Directions for this task
Find each line below where the word "vous" occurs, and copy it.

======== Extracted data ========

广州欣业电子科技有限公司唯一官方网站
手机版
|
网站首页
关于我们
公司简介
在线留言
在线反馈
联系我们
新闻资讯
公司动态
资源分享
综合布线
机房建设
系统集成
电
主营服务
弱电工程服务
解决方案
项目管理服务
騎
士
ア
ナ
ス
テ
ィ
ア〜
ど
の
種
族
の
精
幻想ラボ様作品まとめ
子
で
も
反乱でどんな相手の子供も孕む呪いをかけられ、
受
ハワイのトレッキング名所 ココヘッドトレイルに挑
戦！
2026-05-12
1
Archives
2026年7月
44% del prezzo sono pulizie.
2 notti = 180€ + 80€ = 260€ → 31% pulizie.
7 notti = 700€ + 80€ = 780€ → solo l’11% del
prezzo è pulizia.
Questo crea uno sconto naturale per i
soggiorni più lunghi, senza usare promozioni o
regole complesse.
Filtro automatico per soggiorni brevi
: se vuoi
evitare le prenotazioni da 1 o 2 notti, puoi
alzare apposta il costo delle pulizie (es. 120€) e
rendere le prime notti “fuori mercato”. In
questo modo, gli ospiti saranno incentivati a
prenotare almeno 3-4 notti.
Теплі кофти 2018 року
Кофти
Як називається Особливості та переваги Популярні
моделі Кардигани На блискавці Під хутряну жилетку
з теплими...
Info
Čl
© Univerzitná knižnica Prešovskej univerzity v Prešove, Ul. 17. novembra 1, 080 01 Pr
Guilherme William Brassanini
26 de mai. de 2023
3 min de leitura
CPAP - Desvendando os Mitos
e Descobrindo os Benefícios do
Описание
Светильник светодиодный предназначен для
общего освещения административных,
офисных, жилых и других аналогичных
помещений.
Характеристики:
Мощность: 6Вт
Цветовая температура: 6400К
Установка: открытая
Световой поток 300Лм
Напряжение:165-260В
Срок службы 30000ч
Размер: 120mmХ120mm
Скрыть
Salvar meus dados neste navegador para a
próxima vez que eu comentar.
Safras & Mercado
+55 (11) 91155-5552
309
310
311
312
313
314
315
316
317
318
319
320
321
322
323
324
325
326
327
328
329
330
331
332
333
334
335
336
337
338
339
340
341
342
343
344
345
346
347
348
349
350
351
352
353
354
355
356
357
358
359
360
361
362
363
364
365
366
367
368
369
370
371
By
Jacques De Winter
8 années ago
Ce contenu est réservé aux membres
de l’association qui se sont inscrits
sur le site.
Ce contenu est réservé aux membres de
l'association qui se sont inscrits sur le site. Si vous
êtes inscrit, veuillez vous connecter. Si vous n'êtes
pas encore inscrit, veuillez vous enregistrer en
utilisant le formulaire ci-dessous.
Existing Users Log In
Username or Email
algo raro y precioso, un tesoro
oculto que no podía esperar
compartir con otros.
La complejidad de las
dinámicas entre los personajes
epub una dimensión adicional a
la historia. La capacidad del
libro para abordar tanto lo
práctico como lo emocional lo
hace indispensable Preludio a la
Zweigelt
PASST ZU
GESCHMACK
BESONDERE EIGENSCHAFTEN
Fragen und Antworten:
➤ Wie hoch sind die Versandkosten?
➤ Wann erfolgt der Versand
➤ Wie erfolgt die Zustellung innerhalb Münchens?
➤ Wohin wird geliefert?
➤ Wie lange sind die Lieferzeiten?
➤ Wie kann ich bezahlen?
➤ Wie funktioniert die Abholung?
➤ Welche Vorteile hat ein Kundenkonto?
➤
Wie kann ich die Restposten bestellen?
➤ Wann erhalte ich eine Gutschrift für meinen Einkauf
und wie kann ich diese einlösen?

========

Answer to this exercise
l'association qui se sont inscrits sur le site. Si vous
êtes inscrit, veuillez vous connecter. Si vous n'êtes
pas encore inscrit, veuillez vous enregistrer en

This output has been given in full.